The members of the groups told The Hindu that it was “an arduous job” to bring extremely diverse groups of professionals to work together to publish a report on the socio-economic condition of Bengal’s minorities. But finally when the report is published on Saturday, it is expected to be a major talking point, not only in Bengal or eastern India but across the country.

The report is expected to highlight that almost a decade after Sachar report, 80 per cent of Muslim households depend on manual labour for livelihood or members of one fifth of the households are illiterate.

Approximately, Muslims constitute 25-26 per cent of Bengal population, that is one in four persons is a Muslim in the State. While Bengal has almost no record of large-scale communal violence over decades, the socio-economic condition of the community has not improved.

The Prime Minister-appointed Sachar Committee placed Bengal in the category of “worst” performing States. While refusing to accept the committee’s argument, the Left Front acknowledges that Sachar report had hit the coalition, both in the 2009 Lok Sabha and in 2011 Assembly polls. The Front, which almost always had an unflinching support of Muslims, lost the minority votes, and the leaders partly blamed the report for losing the traditional base. However, questions were raised about the authenticity of Sachar’s information regarding Bengal as the Committee could not access government data. The former member-secretary of Sachar Commiitee, Abusaleh Shariff told this correspondent in an interview in 2009 that the committee based its report on “secondary sources” as the Bengal government “refused to cooperate.”

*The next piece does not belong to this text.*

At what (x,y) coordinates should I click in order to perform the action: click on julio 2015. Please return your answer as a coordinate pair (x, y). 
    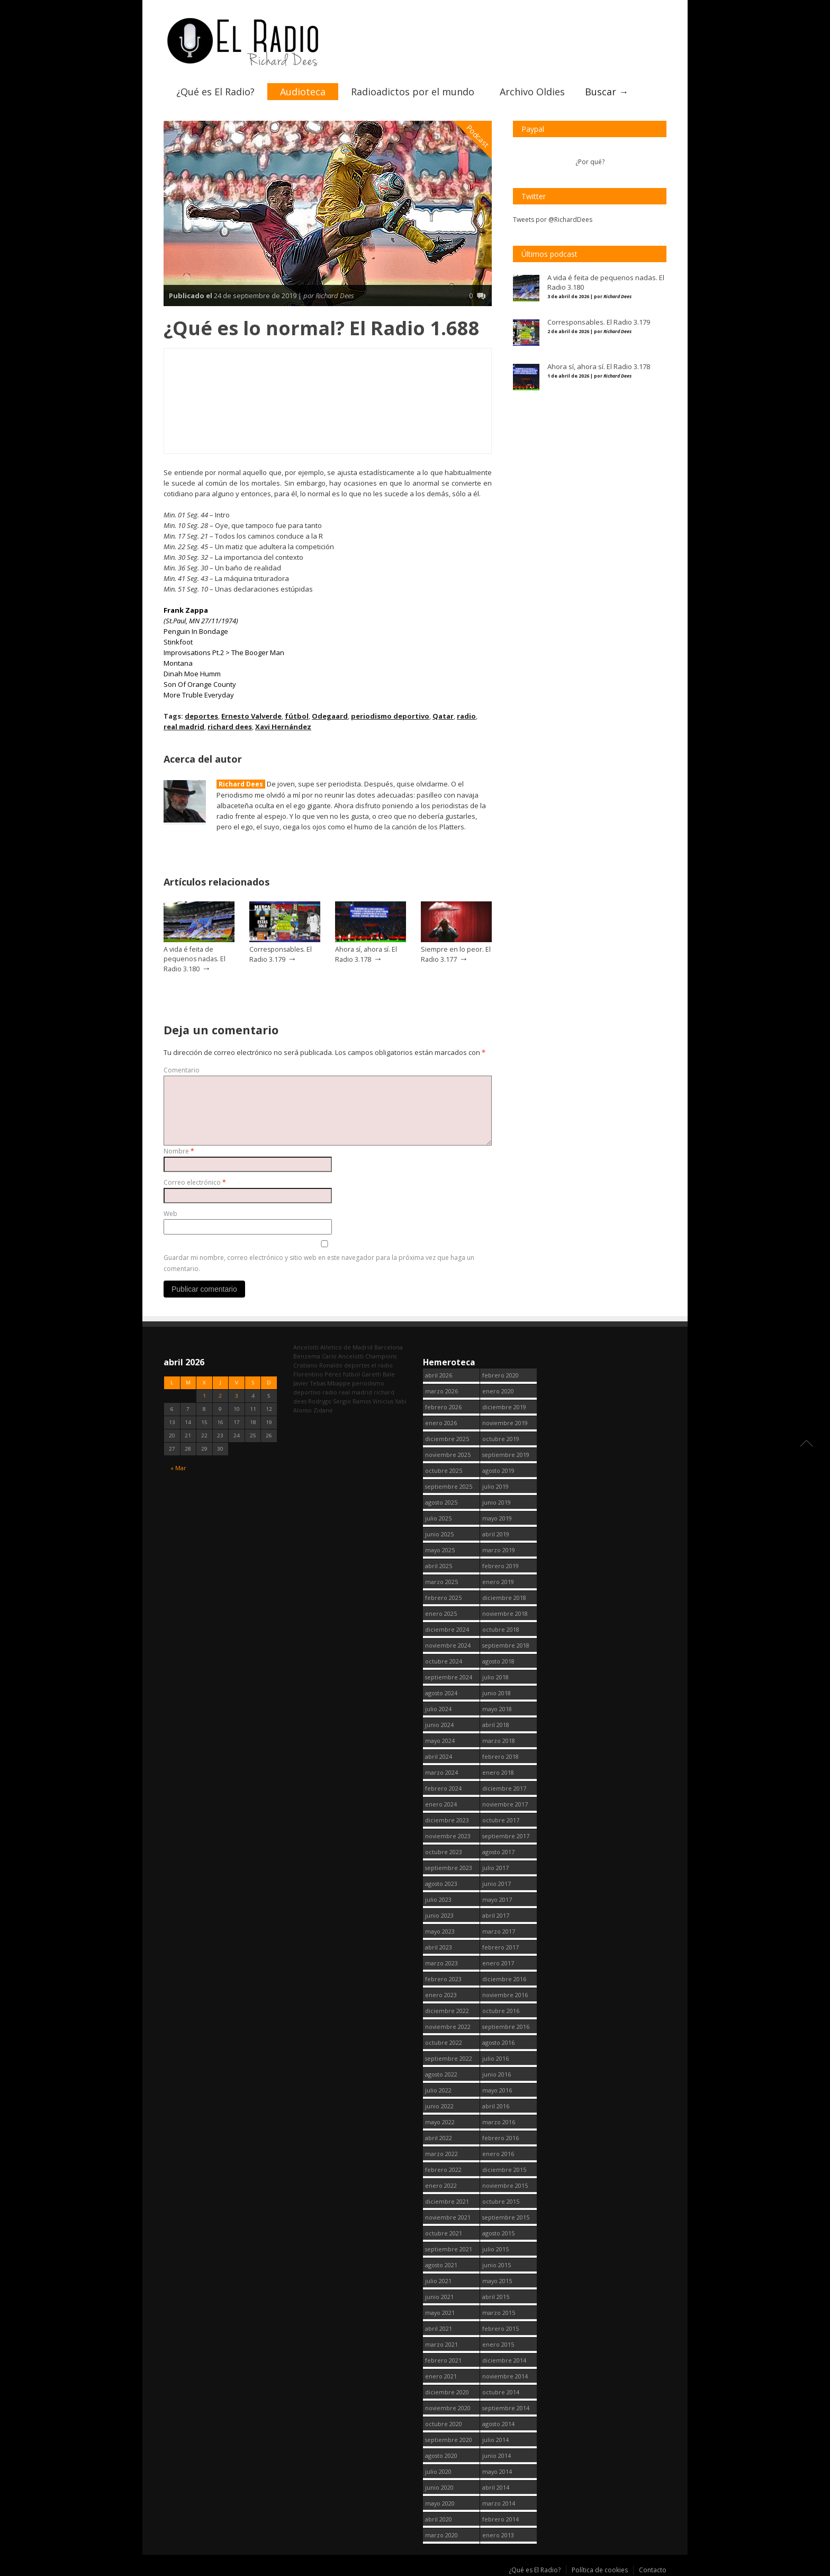
    Looking at the image, I should click on (495, 2249).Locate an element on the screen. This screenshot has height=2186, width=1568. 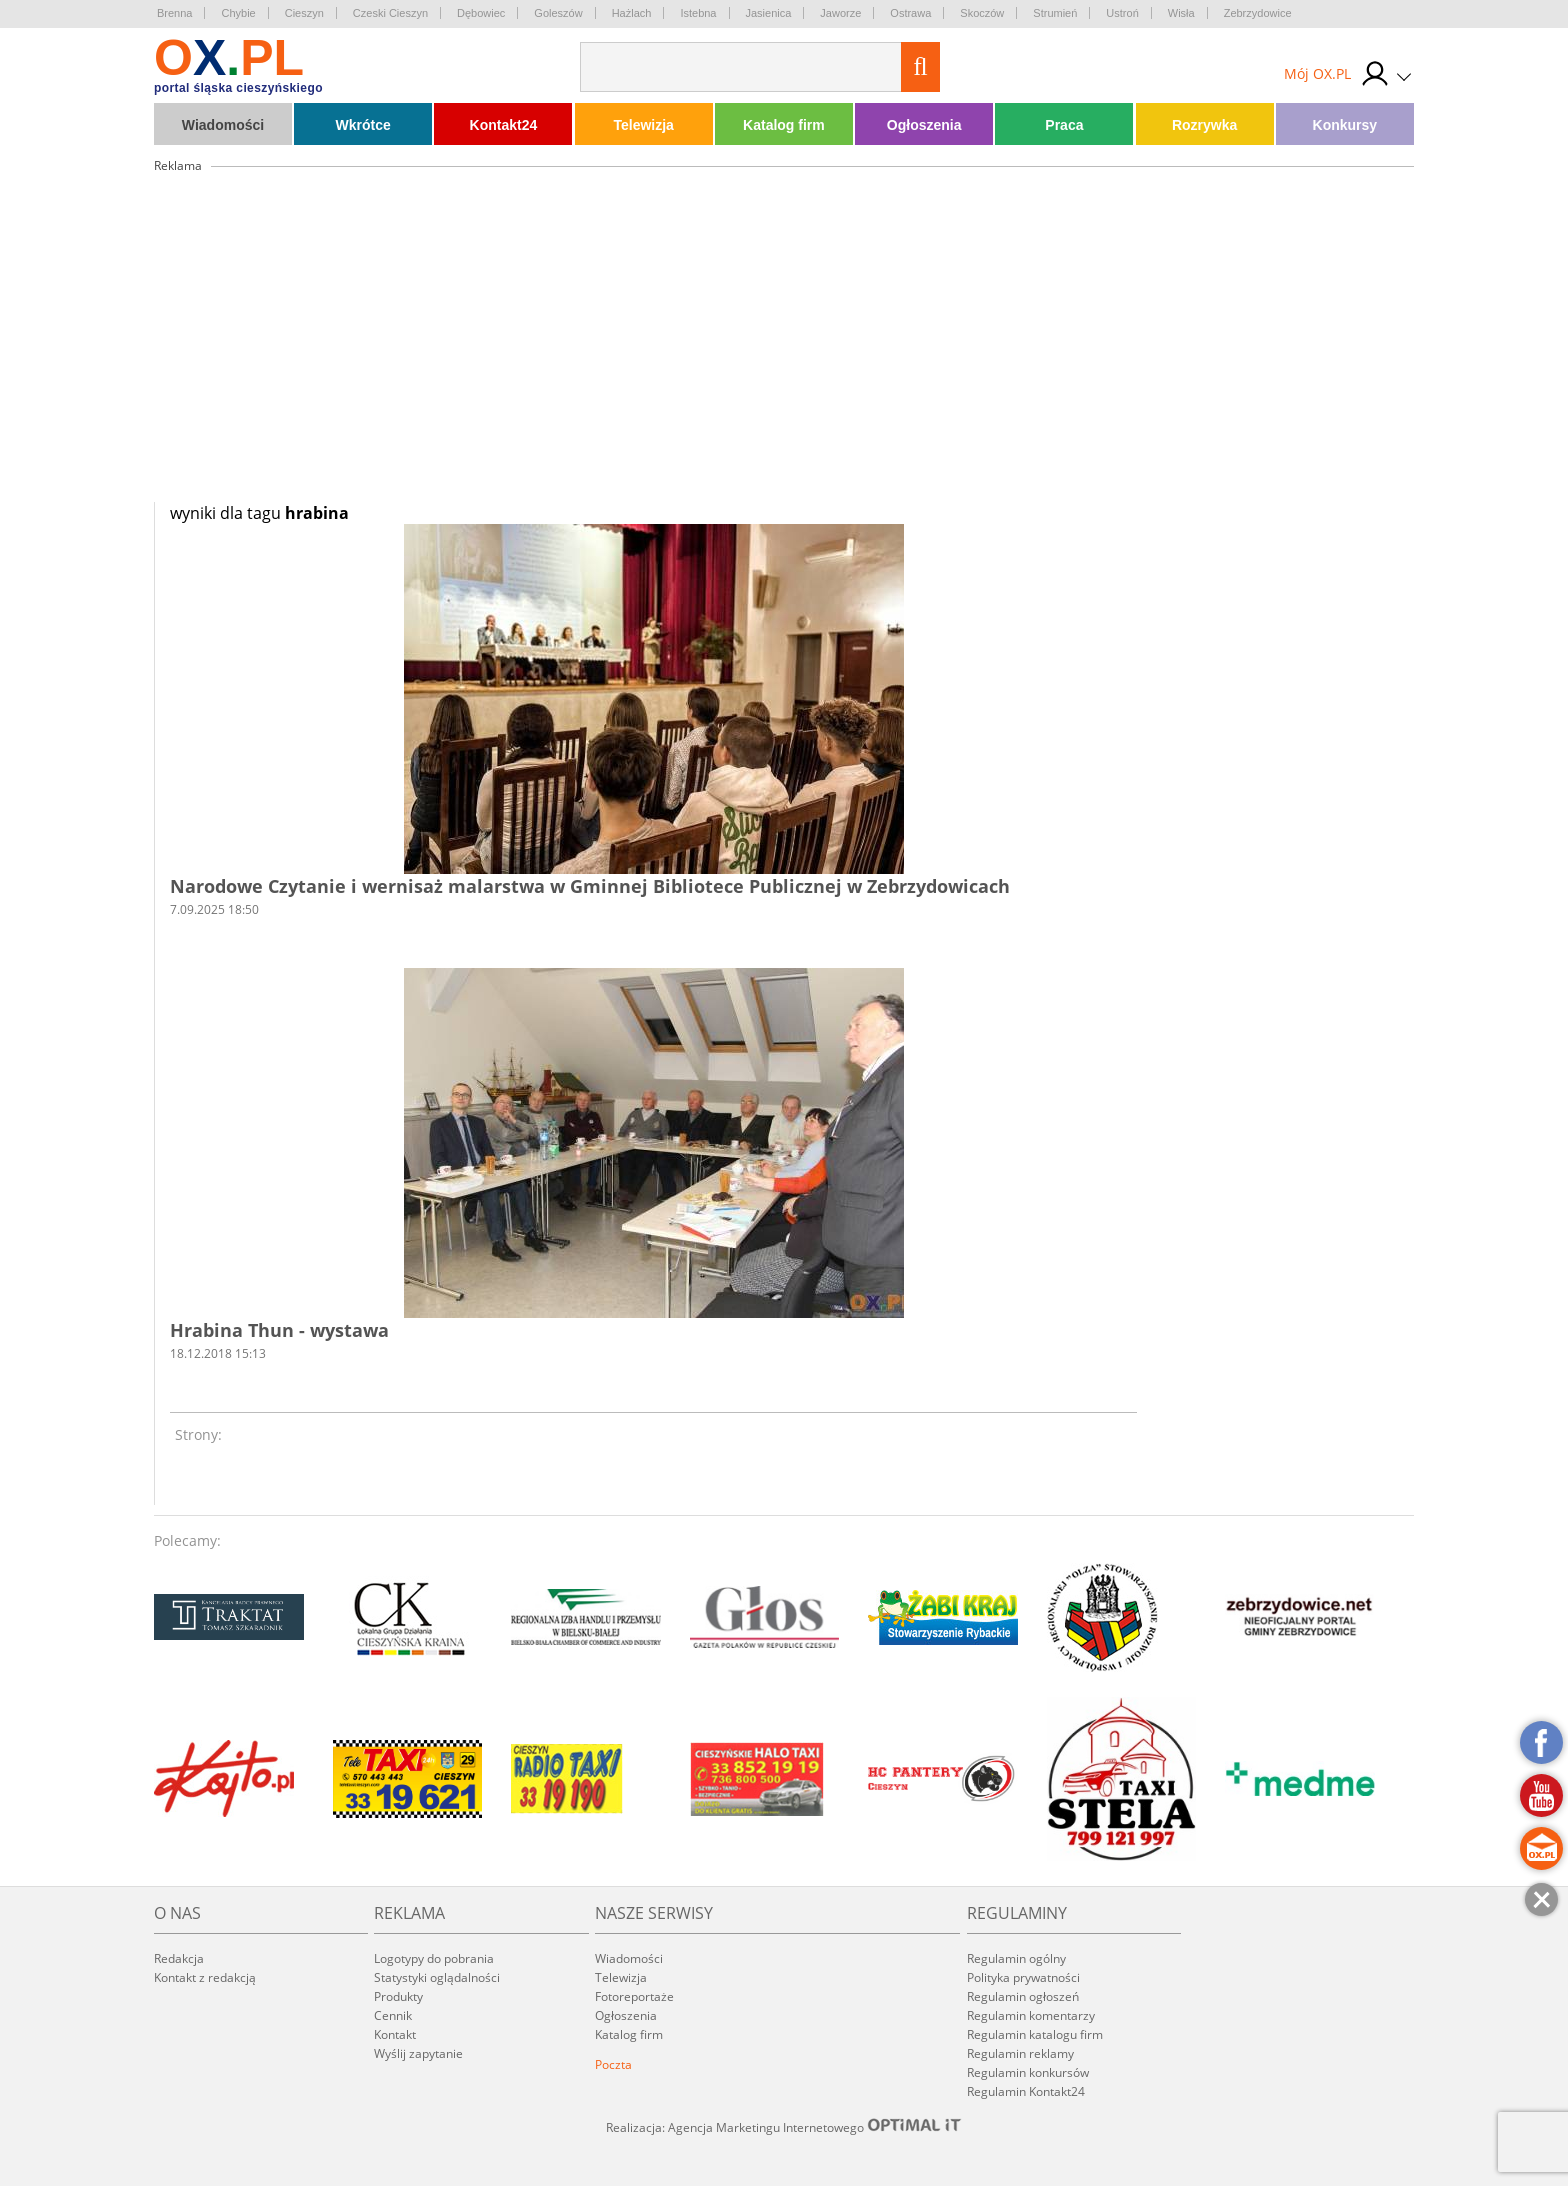
Regulamin katalogu firm is located at coordinates (1035, 2034).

However, Mr Shariff was questioned by the Left Front for alleged bias against the Bengal government. It is expected that the Saturday report will dig out the facts about the Bengal’s Muslims – approximately 2.1% of India’s population – objectively, dispelling myths. In fact, one of the reasons to produce a status report on the Muslims has emerged from the “need” to cross-verify the information released by the Sachar Committee nearly a decade ago.

Eminent poet Shankha Ghosh and Litterateur Nabanita Dev Sen will release the report in the city.